--- TASK ---
Tell how many lines of the entries below include the string "Data". Respond with the number alone.

--- RECORDED INFORMATION ---
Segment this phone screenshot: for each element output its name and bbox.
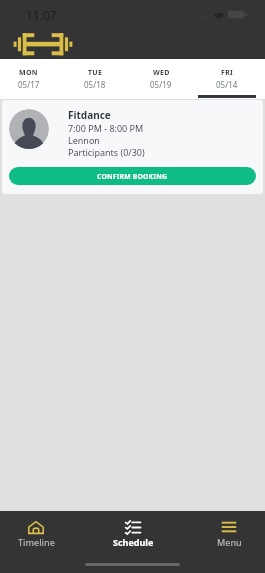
button[interactable]: TUE [62, 59, 128, 100]
other: Battery [228, 10, 247, 19]
button[interactable]: FRI [194, 59, 260, 100]
button[interactable]: Timeline [10, 520, 62, 552]
staticText: TUE [88, 68, 103, 78]
staticText: Menu [217, 536, 242, 548]
other: Timeline [28, 521, 44, 534]
staticText: 05/18 [84, 79, 106, 90]
other: Schedule [125, 521, 141, 534]
button[interactable]: WED [128, 59, 194, 100]
staticText: 7:00 PM - 8:00 PM [68, 122, 144, 134]
button[interactable]: Fitdance [2, 100, 263, 194]
staticText: 05/19 [150, 79, 172, 90]
staticText: MON [19, 68, 38, 78]
staticText: 11:07 [26, 7, 57, 23]
staticText: Timeline [18, 536, 55, 548]
staticText: Fitdance [68, 108, 111, 122]
other: Menu [222, 521, 236, 533]
staticText: Schedule [113, 536, 154, 548]
button[interactable]: CONFIRM BOOKING [9, 167, 256, 185]
staticText: 05/14 [216, 79, 238, 90]
button[interactable]: Schedule [107, 520, 159, 552]
staticText: 05/17 [18, 79, 40, 90]
other: Wifi [214, 11, 224, 19]
staticText: FRI [221, 68, 234, 78]
button[interactable]: Menu [203, 520, 255, 552]
staticText: Participants (0/30) [68, 146, 145, 158]
staticText: WED [153, 68, 170, 78]
button[interactable]: MON [0, 59, 62, 100]
staticText: CONFIRM BOOKING [97, 172, 168, 181]
staticText: Lennon [68, 134, 100, 146]
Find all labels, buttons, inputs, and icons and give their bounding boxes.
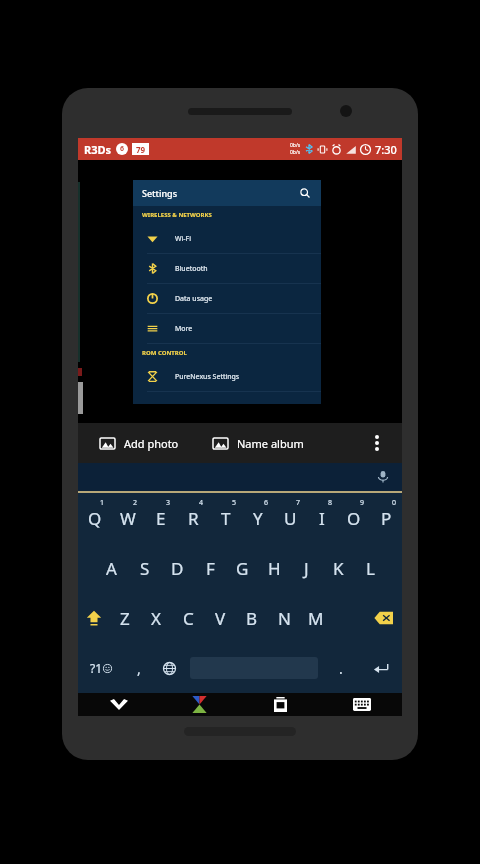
- button[interactable]: K: [322, 543, 354, 593]
- button[interactable]: G: [226, 543, 258, 593]
- button[interactable]: L: [354, 543, 386, 593]
- button[interactable]: B: [236, 593, 268, 643]
- staticText: Data usage: [175, 294, 213, 304]
- staticText: ?1: [90, 660, 103, 676]
- button[interactable]: Hide keyboard: [78, 693, 159, 716]
- button[interactable]: 6: [242, 493, 274, 543]
- button[interactable]: Data usage: [133, 284, 321, 313]
- staticText: ,: [137, 659, 141, 678]
- button[interactable]: D: [161, 543, 194, 593]
- button[interactable]: H: [258, 543, 290, 593]
- staticText: ROM CONTROL: [142, 349, 187, 357]
- staticText: H: [268, 557, 281, 580]
- staticText: 6: [264, 498, 269, 508]
- staticText: K: [333, 557, 344, 580]
- staticText: O: [347, 507, 361, 530]
- button[interactable]: C: [172, 593, 204, 643]
- button[interactable]: 5: [210, 493, 242, 543]
- staticText: J: [304, 557, 309, 580]
- staticText: M: [308, 607, 324, 630]
- button[interactable]: ,: [124, 643, 154, 693]
- staticText: 1: [100, 498, 105, 508]
- other: Voice input: [372, 466, 394, 488]
- button[interactable]: J: [290, 543, 322, 593]
- button[interactable]: 9: [338, 493, 370, 543]
- staticText: Name album: [237, 436, 304, 451]
- staticText: .: [339, 659, 343, 678]
- button[interactable]: PureNexus Settings: [133, 362, 321, 391]
- staticText: R3Ds: [84, 142, 112, 157]
- button[interactable]: Change language: [154, 643, 184, 693]
- button[interactable]: 8: [306, 493, 338, 543]
- button[interactable]: Wi-Fi: [133, 224, 321, 253]
- button[interactable]: Home: [159, 693, 240, 716]
- staticText: 6: [120, 144, 125, 154]
- button[interactable]: Switch keyboard: [321, 693, 402, 716]
- staticText: W: [120, 507, 136, 530]
- button[interactable]: X: [140, 593, 172, 643]
- staticText: 7:30: [375, 142, 397, 157]
- staticText: WIRELESS & NETWORKS: [142, 211, 212, 219]
- button[interactable]: Name album: [209, 432, 308, 455]
- staticText: R: [188, 507, 199, 530]
- button[interactable]: 3: [144, 493, 177, 543]
- button[interactable]: Add photo: [96, 432, 183, 455]
- staticText: 2: [133, 498, 138, 508]
- button[interactable]: 0: [370, 493, 402, 543]
- button[interactable]: 1: [78, 493, 111, 543]
- staticText: 3: [166, 498, 171, 508]
- staticText: I: [319, 507, 325, 530]
- button[interactable]: Space: [184, 643, 323, 693]
- button[interactable]: Z: [109, 593, 140, 643]
- staticText: B: [246, 607, 258, 630]
- button[interactable]: More: [133, 314, 321, 343]
- button[interactable]: M: [300, 593, 332, 643]
- staticText: V: [215, 607, 226, 630]
- staticText: 5: [232, 498, 237, 508]
- staticText: S: [140, 557, 150, 580]
- staticText: G: [236, 557, 249, 580]
- button[interactable]: F: [194, 543, 226, 593]
- staticText: 0b/s: [290, 149, 301, 156]
- staticText: Q: [88, 507, 102, 530]
- button[interactable]: V: [204, 593, 236, 643]
- staticText: L: [366, 557, 375, 580]
- button[interactable]: More options: [360, 426, 394, 460]
- button[interactable]: Bluetooth: [133, 254, 321, 283]
- button[interactable]: Enter: [359, 643, 402, 693]
- button[interactable]: N: [268, 593, 300, 643]
- staticText: Add photo: [124, 436, 179, 451]
- staticText: 7: [296, 498, 301, 508]
- staticText: 9: [360, 498, 365, 508]
- staticText: N: [278, 607, 291, 630]
- staticText: A: [106, 557, 117, 580]
- staticText: T: [221, 507, 231, 530]
- staticText: E: [156, 507, 166, 530]
- button[interactable]: Shift: [78, 593, 109, 643]
- staticText: 0: [392, 498, 397, 508]
- staticText: P: [381, 507, 392, 530]
- staticText: 0b/s: [290, 142, 301, 149]
- staticText: 4: [199, 498, 204, 508]
- button[interactable]: 7: [274, 493, 306, 543]
- button[interactable]: Search: [298, 186, 312, 200]
- staticText: 79: [136, 144, 146, 155]
- button[interactable]: S: [128, 543, 161, 593]
- button[interactable]: Voice input: [78, 463, 402, 491]
- button[interactable]: .: [323, 643, 359, 693]
- button[interactable]: 4: [177, 493, 210, 543]
- staticText: 8: [328, 498, 333, 508]
- staticText: D: [171, 557, 184, 580]
- staticText: More: [175, 324, 193, 334]
- staticText: PureNexus Settings: [175, 372, 240, 382]
- staticText: X: [151, 607, 161, 630]
- staticText: Bluetooth: [175, 264, 208, 274]
- staticText: Settings: [142, 187, 178, 199]
- button[interactable]: Recents: [240, 693, 321, 716]
- staticText: Y: [253, 507, 263, 530]
- button[interactable]: 2: [111, 493, 144, 543]
- button[interactable]: A: [95, 543, 128, 593]
- button[interactable]: Backspace: [364, 593, 402, 643]
- button[interactable]: ?1: [78, 643, 124, 693]
- staticText: U: [284, 507, 297, 530]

--- TASK RESPONSE ---
2